__DATASET EXTRACT__.

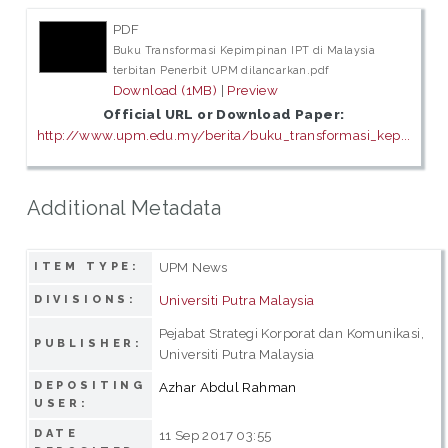
PDF
Buku Transformasi Kepimpinan IPT di Malaysia
terbitan Penerbit UPM dilancarkan.pdf
Download (1MB)
|
Preview
Official URL or Download Paper:
http://www.upm.edu.my/berita/buku_transformasi_kep...
Additional Metadata
UPM News
ITEM TYPE:
Universiti Putra Malaysia
DIVISIONS:
Pejabat Strategi Korporat dan Komunikasi,
PUBLISHER:
Universiti Putra Malaysia
DEPOSITING
Azhar Abdul Rahman
USER:
DATE
11 Sep 2017 03:55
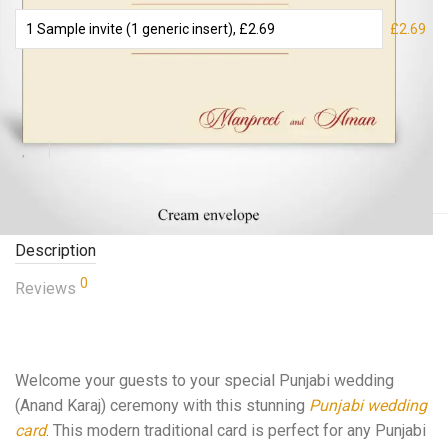
£2.69
Add to basket
Description
0
Reviews
Welcome your guests to your special Punjabi wedding
(Anand Karaj) ceremony with this stunning
Punjabi wedding
card
. This modern traditional card is perfect for any Punjabi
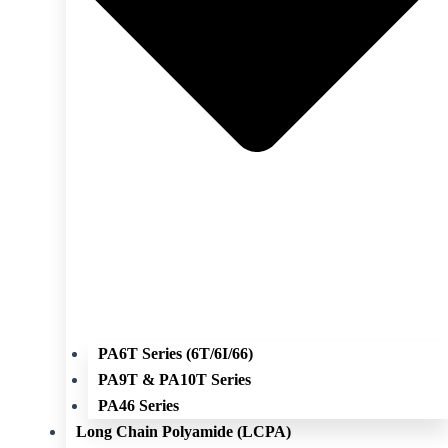
PA6T Series (6T/6I/66)
PA9T & PA10T Series
PA46 Series
Long Chain Polyamide (LCPA)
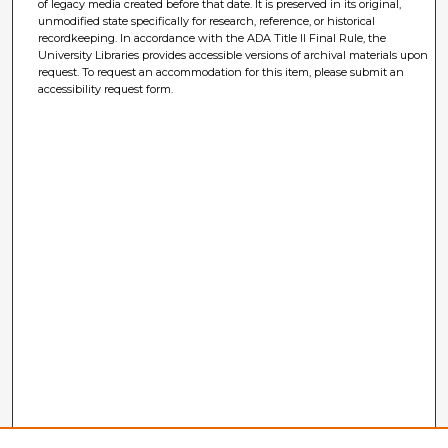
of legacy media created before that date. It is preserved in its original,
unmodified state specifically for research, reference, or historical
recordkeeping. In accordance with the ADA Title II Final Rule, the
University Libraries provides accessible versions of archival materials upon
request. To request an accommodation for this item, please submit an
accessibility request form.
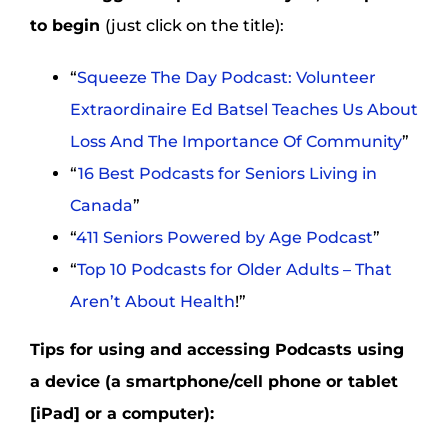
to begin
(just click on the title):
“
Squeeze The Day Podcast: Volunteer
Extraordinaire Ed Batsel Teaches Us About
Loss And The Importance Of Community
”
“
16 Best Podcasts for Seniors Living in
Canada
”
“
411 Seniors Powered by Age Podcast
”
“
Top 10 Podcasts for Older Adults – That
Aren’t About Health
!”
Tips for using and accessing Podcasts using
a device (a smartphone/cell phone or tablet
[iPad] or a computer):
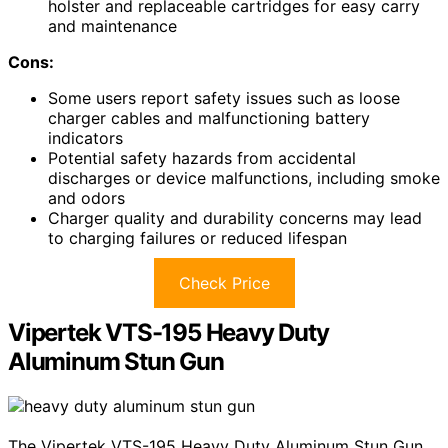
holster and replaceable cartridges for easy carry
and maintenance
Cons:
Some users report safety issues such as loose
charger cables and malfunctioning battery
indicators
Potential safety hazards from accidental
discharges or device malfunctions, including smoke
and odors
Charger quality and durability concerns may lead
to charging failures or reduced lifespan
Check Price
Vipertek VTS-195 Heavy Duty
Aluminum Stun Gun
The Vipertek VTS-195 Heavy Duty Aluminum Stun Gun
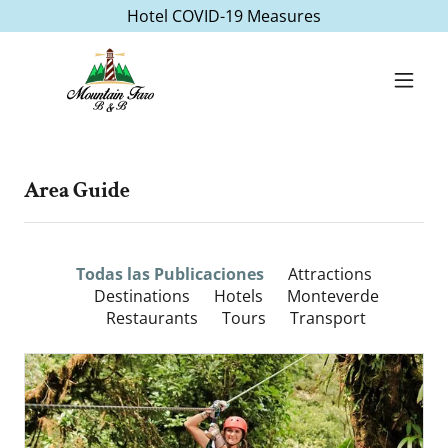
Hotel COVID-19 Measures
Area Guide
Todas las Publicaciones
Attractions
Destinations
Hotels
Monteverde
Restaurants
Tours
Transport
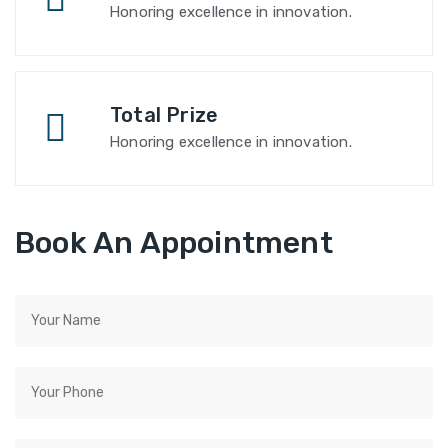
Honoring excellence in innovation.
Total Prize
Honoring excellence in innovation.
Book An Appointment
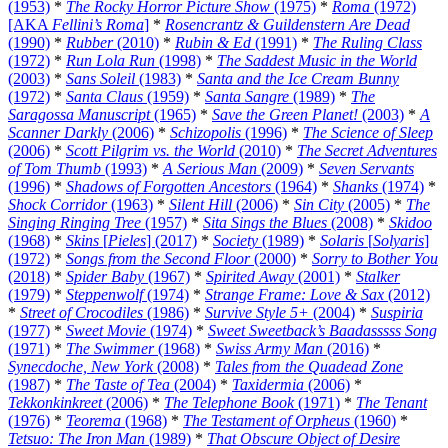
(1953)
*
The Rocky Horror Picture Show
(1975)
*
Roma
(1972)
[AKA
Fellini’s Roma
]
*
Rosencrantz & Guildenstern Are Dead
(1990)
*
Rubber
(2010)
*
Rubin & Ed
(1991)
*
The Ruling Class
(1972)
*
Run Lola Run
(1998)
*
The Saddest Music in the World
(2003)
*
Sans Soleil
(1983)
*
Santa and the Ice Cream Bunny
(1972)
*
Santa Claus
(1959)
*
Santa Sangre
(1989)
*
The
Saragossa Manuscript
(1965)
*
Save the Green Planet!
(2003)
*
A
Scanner Darkly
(2006)
*
Schizopolis
(1996)
*
The Science of Sleep
(2006)
*
Scott Pilgrim vs. the World
(2010)
*
The Secret Adventures
of Tom Thumb
(1993)
*
A Serious Man
(2009)
*
Seven Servants
(1996)
*
Shadows of Forgotten Ancestors
(1964)
*
Shanks
(1974)
*
Shock Corridor
(1963)
*
Silent Hill
(2006)
*
Sin City
(2005)
*
The
Singing Ringing Tree
(1957)
*
Sita Sings the Blues
(2008)
*
Skidoo
(1968)
*
Skins
[
Pieles
] (2017)
*
Society
(1989)
*
Solaris
[
Solyaris
]
(1972)
*
Songs from the Second Floor
(2000)
*
Sorry to Bother You
(2018)
*
Spider Baby
(1967)
*
Spirited Away
(2001)
*
Stalker
(1979)
*
Steppenwolf
(1974)
*
Strange Frame: Love & Sax
(2012)
*
Street of Crocodiles
(1986)
*
Survive Style 5+
(2004)
*
Suspiria
(1977)
*
Sweet Movie
(1974)
*
Sweet Sweetback’s Baadasssss Song
(1971)
*
The Swimmer
(1968)
*
Swiss Army Man
(2016)
*
Synecdoche, New York
(2008)
*
Tales from the Quadead Zone
(1987)
*
The Taste of Tea
(2004)
*
Taxidermia
(2006)
*
Tekkonkinkreet
(2006)
*
The Telephone Book
(1971)
*
The Tenant
(1976)
*
Teorema
(1968)
*
The Testament of Orpheus
(1960)
*
Tetsuo: The Iron Man
(1989)
*
That Obscure Object of Desire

__WHAT THE TASK ASKS__.
Give the data again exactly as written, with all pictures left out.

__WRITTEN RESPONSE__.
PDF
Buku Transformasi Kepimpinan IPT di Malaysia
terbitan Penerbit UPM dilancarkan.pdf
Download (1MB)
|
Preview
Official URL or Download Paper:
http://www.upm.edu.my/berita/buku_transformasi_kep...
Additional Metadata
UPM News
ITEM TYPE:
Universiti Putra Malaysia
DIVISIONS:
Pejabat Strategi Korporat dan Komunikasi,
PUBLISHER:
Universiti Putra Malaysia
DEPOSITING
Azhar Abdul Rahman
USER:
DATE
11 Sep 2017 03:55
£2.69
Add to basket
Description
0
Reviews
Welcome your guests to your special Punjabi wedding
(Anand Karaj) ceremony with this stunning
Punjabi wedding
card
. This modern traditional card is perfect for any Punjabi
PA6T Series (6T/6I/66)
PA9T & PA10T Series
PA46 Series
Long Chain Polyamide (LCPA)
of legacy media created before that date. It is preserved in its original,
unmodified state specifically for research, reference, or historical
recordkeeping. In accordance with the ADA Title II Final Rule, the
University Libraries provides accessible versions of archival materials upon
request. To request an accommodation for this item, please submit an
accessibility request form.
to begin
(just click on the title):
“
Squeeze The Day Podcast: Volunteer
Extraordinaire Ed Batsel Teaches Us About
Loss And The Importance Of Community
”
“
16 Best Podcasts for Seniors Living in
Canada
”
“
411 Seniors Powered by Age Podcast
”
“
Top 10 Podcasts for Older Adults – That
Aren’t About Health
!”
Tips for using and accessing Podcasts using
a device (a smartphone/cell phone or tablet
[iPad] or a computer):
holster and replaceable cartridges for easy carry
and maintenance
Cons:
Some users report safety issues such as loose
charger cables and malfunctioning battery
indicators
Potential safety hazards from accidental
discharges or device malfunctions, including smoke
and odors
Charger quality and durability concerns may lead
to charging failures or reduced lifespan
Check Price
Vipertek VTS-195 Heavy Duty
Aluminum Stun Gun
The Vipertek VTS-195 Heavy Duty Aluminum Stun Gun
Hotel COVID-19 Measures
Area Guide
Todas las Publicaciones
Attractions
Destinations
Hotels
Monteverde
Restaurants
Tours
Transport
Honoring excellence in innovation.
Total Prize
Honoring excellence in innovation.
Book An Appointment
(1953)
*
The Rocky Horror Picture Show
(1975)
*
Roma
(1972)
[AKA
Fellini’s Roma
]
*
Rosencrantz & Guildenstern Are Dead
(1990)
*
Rubber
(2010)
*
Rubin & Ed
(1991)
*
The Ruling Class
(1972)
*
Run Lola Run
(1998)
*
The Saddest Music in the World
(2003)
*
Sans Soleil
(1983)
*
Santa and the Ice Cream Bunny
(1972)
*
Santa Claus
(1959)
*
Santa Sangre
(1989)
*
The
Saragossa Manuscript
(1965)
*
Save the Green Planet!
(2003)
*
A
Scanner Darkly
(2006)
*
Schizopolis
(1996)
*
The Science of Sleep
(2006)
*
Scott Pilgrim vs. the World
(2010)
*
The Secret Adventures
of Tom Thumb
(1993)
*
A Serious Man
(2009)
*
Seven Servants
(1996)
*
Shadows of Forgotten Ancestors
(1964)
*
Shanks
(1974)
*
Shock Corridor
(1963)
*
Silent Hill
(2006)
*
Sin City
(2005)
*
The
Singing Ringing Tree
(1957)
*
Sita Sings the Blues
(2008)
*
Skidoo
(1968)
*
Skins
[
Pieles
] (2017)
*
Society
(1989)
*
Solaris
[
Solyaris
]
(1972)
*
Songs from the Second Floor
(2000)
*
Sorry to Bother You
(2018)
*
Spider Baby
(1967)
*
Spirited Away
(2001)
*
Stalker
(1979)
*
Steppenwolf
(1974)
*
Strange Frame: Love & Sax
(2012)
*
Street of Crocodiles
(1986)
*
Survive Style 5+
(2004)
*
Suspiria
(1977)
*
Sweet Movie
(1974)
*
Sweet Sweetback’s Baadasssss Song
(1971)
*
The Swimmer
(1968)
*
Swiss Army Man
(2016)
*
Synecdoche, New York
(2008)
*
Tales from the Quadead Zone
(1987)
*
The Taste of Tea
(2004)
*
Taxidermia
(2006)
*
Tekkonkinkreet
(2006)
*
The Telephone Book
(1971)
*
The Tenant
(1976)
*
Teorema
(1968)
*
The Testament of Orpheus
(1960)
*
Tetsuo: The Iron Man
(1989)
*
That Obscure Object of Desire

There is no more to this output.